Since moving to Netiv Hasara in 1982, Hila said, they have received “thousands” of rockets, in increasing levels of intensity.
“In the beginning, the rockets would land in back fields. We didn’t take them very seriously.”
That casual attitude didn’t last long. Over the years, the rockets became more frequent, more lethal and more accurate. Bomb shelters were built. Security control rooms were opened. Eventually, the village was put on 24/7 alert.
Of course, none of this is news. Since Israel left Gaza nine years ago, we’ve all been reading about the thousands of rockets that have rained down on the border communities — especially Sderot — and the intense anxiety this has produced.
That anxiety really hits home, though, when you hear the human stories that linger long after the rockets fall — stories like the miracle of the birthday party, or the story of the big red metal bird.
When Hila’s son Jimmy was 4, he misheard the voice that was broadcast with the sirens: Instead of hearing “shachar adom” (red dawn), he would hear “shachaf adom” (red seagull).
Hila never knew this until years later, when her son finally told her that he was afraid a giant red metal bird would come and take him away.
Evidently, little Jimmy couldn’t imagine that these big, dangerous, metal things in the sky could come from other human beings. He figured it must be one of those science-fiction monsters you see in comic books — in this case, a giant bird.
The grownups in the village, maybe as a coping mechanism, have a humorous way of describing the kids of the village — they call them little ducks, or “duckies.” Just as little ducks like to follow their mother everywhere, so do the little kids of Netiv Hasara.
“When my kids were younger,” Hila said, “they never left me. I could go from the kitchen to the living room and they would follow me.”
When they took their showers, she had to stand by the bathroom door, in case the siren sounded and she had to rush them in 15 seconds or less to the nearest bomb shelter.
But it’s not just the kids who have been traumatized by years of indiscriminate rocket fire. It’s also the animals, especially the dogs.

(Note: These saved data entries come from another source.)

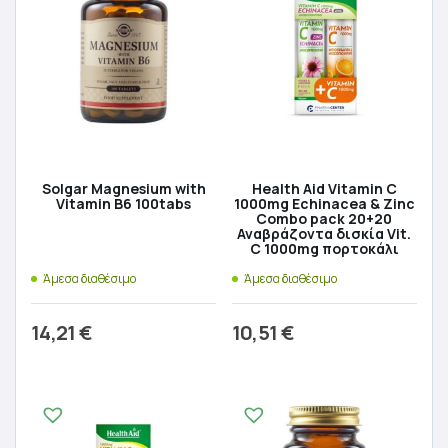
Solgar Magnesium with
Health Aid Vitamin C
Vitamin B6 100tabs
1000mg Echinacea & Zinc
Combo pack 20+20
Αναβράζοντα δισκία Vit.
C 1000mg πορτοκάλι
Άμεσα διαθέσιμο
Άμεσα διαθέσιμο
14,21
€
10,51
€
Προσθήκη στο καλάθι
Προσθήκη στο καλάθι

“Maybe the dogs take it worse than the humans,” she said. “When they see the kids panic, they go even crazier.”
In the chaos of the sirens, some dogs have wandered and gotten lost. Hila thinks that the piercing sounds of bombs and sirens may damage the dogs’ hearing, and hence their sense of direction. Other dogs, she said, are extra cautious and are the first to run into the shelters.
As far as her own pets, when the Gaza war started a month ago, Hila took no chances. Just as she sent her two kids away to be with relatives, she put her dogs in a dog farm, safely away from the war zone.

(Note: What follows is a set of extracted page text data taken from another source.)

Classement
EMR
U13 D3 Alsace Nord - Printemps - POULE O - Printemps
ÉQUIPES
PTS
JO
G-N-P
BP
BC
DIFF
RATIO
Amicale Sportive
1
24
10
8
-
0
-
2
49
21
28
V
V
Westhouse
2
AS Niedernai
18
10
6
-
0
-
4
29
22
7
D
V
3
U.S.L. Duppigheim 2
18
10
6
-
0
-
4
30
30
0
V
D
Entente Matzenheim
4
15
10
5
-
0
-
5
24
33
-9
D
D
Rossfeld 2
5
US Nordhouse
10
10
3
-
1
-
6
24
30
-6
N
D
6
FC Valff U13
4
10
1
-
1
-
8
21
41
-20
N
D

Hila was among the minority of villagers who decided to stay during Operation Protective Shield. She said she didn’t sleep much, and spent many nights in the control room. When I asked how she went with so little sleep, she smiled and said, “I live on Red Bull.”
At the height of the war, she said her village did, in fact, feel like a war zone.

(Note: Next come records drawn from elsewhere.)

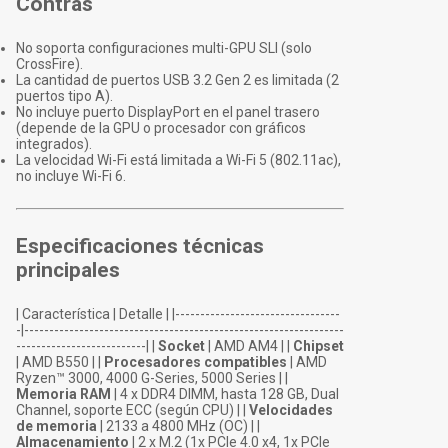
Contras
No soporta configuraciones multi-GPU SLI (solo
CrossFire).
La cantidad de puertos USB 3.2 Gen 2 es limitada (2
puertos tipo A).
No incluye puerto DisplayPort en el panel trasero
(depende de la GPU o procesador con gráficos
integrados).
La velocidad Wi-Fi está limitada a Wi-Fi 5 (802.11ac),
no incluye Wi-Fi 6.
Especificaciones técnicas
principales
| Característica | Detalle | |---------------------------------
-|----------------------------------------------------------------
--------------------------| |
Socket
| AMD AM4 | |
Chipset
| AMD B550 | |
Procesadores compatibles
| AMD
Ryzen™ 3000, 4000 G-Series, 5000 Series | |
Memoria RAM
| 4 x DDR4 DIMM, hasta 128 GB, Dual
Channel, soporte ECC (según CPU) | |
Velocidades
de memoria
| 2133 a 4800 MHz (OC) | |
Almacenamiento
| 2 x M.2 (1x PCIe 4.0 x4, 1x PCIe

There were moments when everything would erupt at once. The Israeli artillery shelling of Gaza would emit huge booms that would make the earth tremble, while above, the Iron Dome would make a terrifying sound blowing up rockets over Ashkelon, and, as if that weren’t enough, village sirens would wail to warn of incoming rockets.
“We’ve become experts at figuring out the different sounds,” she said. “Every rocket, every bomb, every siren we hear is different.”
She doesn’t know when all these sounds of war will end. For now, she’s just happy that she and her kids are still around to hear the sounds of better days.